The present invention relates to carbonate polymer compositions comprising a carbonate polymer and dispersed therein a base concentrate material.
Carbonate polymers derived from reactions of dihydroxyorganic compounds, particularly the dihydric phenols, and carbonic acid derivatives such as phosgene have found extensive commercial application because of their excellent physical properties. These thermoplastic polymers are suitable for the manufacture of molded parts wherein impact strength, rigidity, toughness, heat resistance and excellent electrical properties are required. It has been common industry practice to color such thermoplastic resins during the processing steps by using either color concentrates or so-called "dry color methods."

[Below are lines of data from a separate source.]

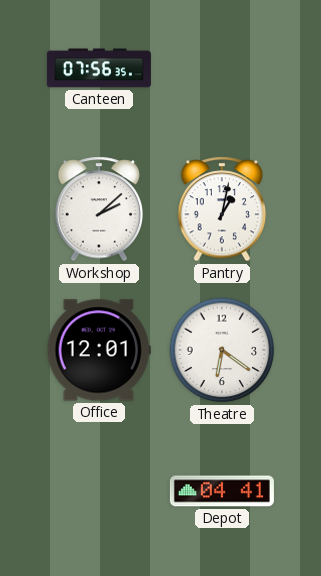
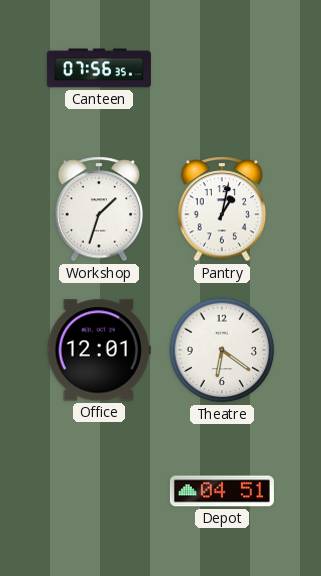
Workshop: 2:08 -> 1:33
Depot: 04:41 -> 04:51
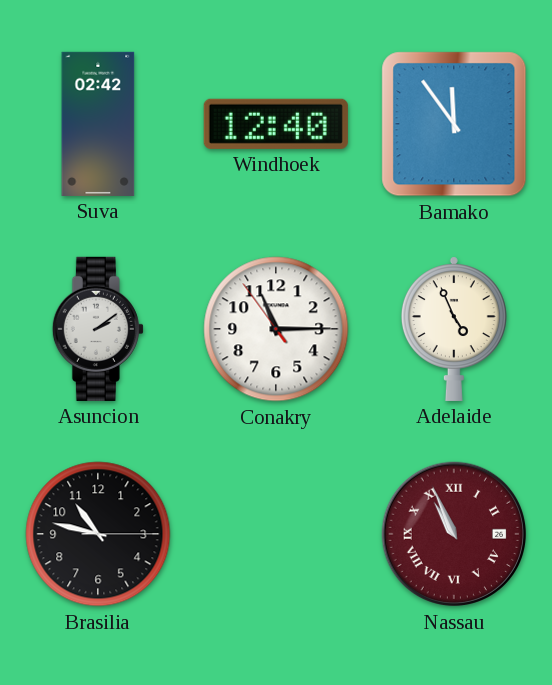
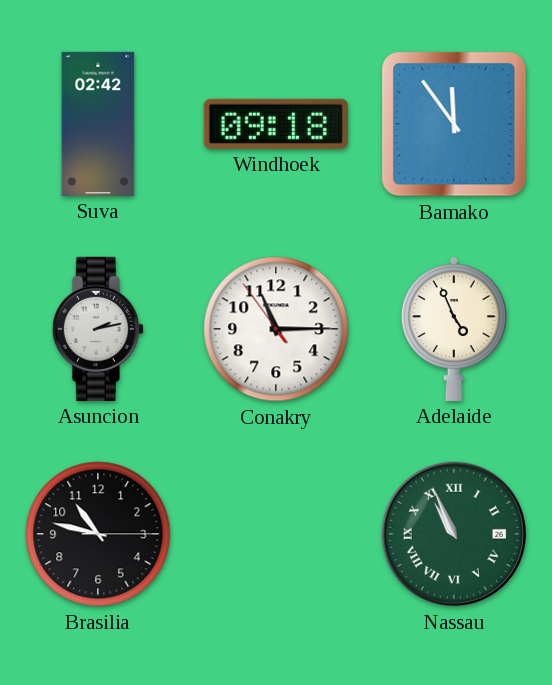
Windhoek: 12:40 -> 09:18
Asuncion: 2:09 -> 2:13
Nassau dial: burgundy -> green
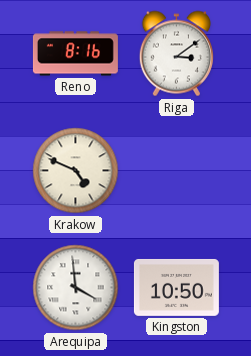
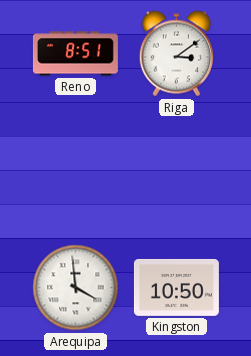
Reno: 8:16 -> 8:51
Krakow: 4:49 -> none
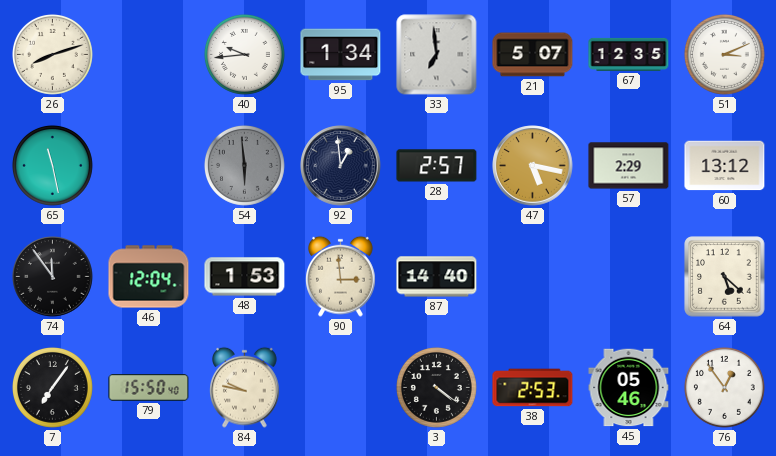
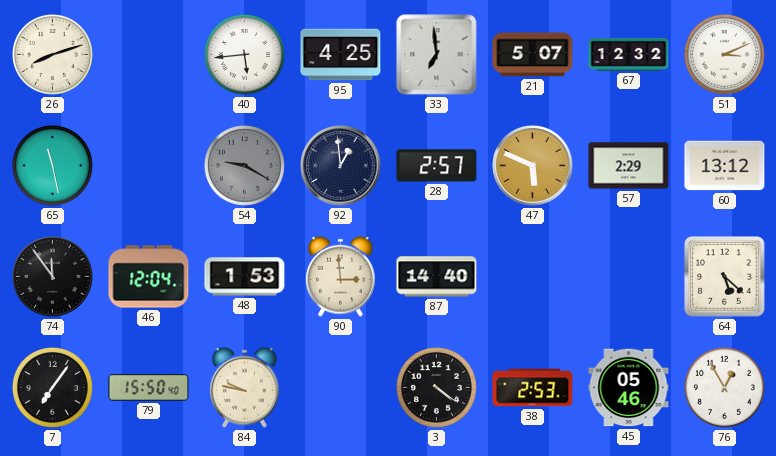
40: 9:44 -> 5:44
95: 1:34 -> 4:25
67: 12:35 -> 12:32
54: 5:59 -> 9:20
47: 5:17 -> 5:49
76: 12:54 -> 12:55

"Dry color" is the name conventionally given to colorants treated or coated with dispersing aids, such as stearic acid. Dry color can be added to virgin resin by preblending with the color pellets or by metering into the virgin pellet feedstream. Handling dry color is a dusty and dirty operation, and the degree of dispersion of the color pigment in the finished processed article is not always satisfactory. Moreover, it is difficult to achieve color uniformity in the parts produced.
As an alternative to dry color, resin processors sometimes use so-called precolored resins, supplied by the manufacturers of the resin. Precolored resin contains the desired amount of pigment already dispersed into the resin pellets in order that articles made from it have the desired shade and color.
Color concentrates are dispersions of colorants in a base resin, usually the same type of resin as the processed resin and are usually used in pellet form, at colorant concentrations of from about 5 to about 60 weight percent. The processor must either preblend the color concentrate pellets with the virgin resin pellets, or meter the color concentrate pellets into the natural resin pellet feedstream at concentrations of from about 0.2 to about 10 percent by weight. This is necessary in order to reduce the colorant concentration in the finished processed article to the desired level, usually from about 0.01 to about 3.0 weight percent.
Although there exist advantages in using additive concentrates to the compounding tasks associated with the manufacture and processing of carbonate polymer products, there are many other limitations. One such limitation is that compounding machinery must operate at relatively high temperatures, sometimes in excess of 300.degree. C. Also, the power requirements of compounding devices in processing carbon polymers are two to three times that employed in the processing of styrenic and olefinic base concentrates. Further, the fact that carbonate polymer base resins must be thoroughly dried before processing into a concentrate also adds to processing costs. In addition, trace impurities such as chloride ions, iron and the like, varying pH levels, or reactive species in the additives which can complex with phenolic species in the carbonate polymer resin can cause severe molecular weight degradation and yellowing of a concentrate made with carbonate polymer base resins.
In view of the deficiencies of conventional dry color techniques and carbonate polymer base concentrates, it would be highly desirable to provide a carbonate polymer composition comprising an alternative base concentrate without sacrificing the excellent properties of the carbonate polymer in the end product.